Tom Berrett (University of Warwick)

Title: Online nonparametric changepoint detection under local privacy constraints’

Abstract: In recent years there has been a surge of interest in data analysis methodology that is able to achieve strong statistical performance without compromising the privacy and security of individual data holders, for example by only publishing randomised versions of data sets. In this talk I will present new work that studies the problem of online changepoint detection under local differential privacy (LDP) constraints, where the statistician does not have direct access to the raw data at any point.

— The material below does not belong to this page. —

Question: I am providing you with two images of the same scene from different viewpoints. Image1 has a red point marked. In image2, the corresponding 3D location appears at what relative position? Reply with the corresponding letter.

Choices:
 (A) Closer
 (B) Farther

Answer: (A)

At each time point t, the raw data is assumed to be of the form (X_t, Y_t), where X_t is a d-dimensional feature vector and Y_t is a response variable. Our aim is to detect changes in the regression function. We provide algorithms which respect the LDP constraint, which control the false alarm probability, and which detect changes with a minimal (rate-optimal) delay. We compare the optimal rate to the optimal rate in the benchmark, non-private setting, thus quantifying the cost of privacy. Our techniques also apply to give optimal algorithms for the simpler problem of the detection of a change in mean in univariate data, under privacy constraints.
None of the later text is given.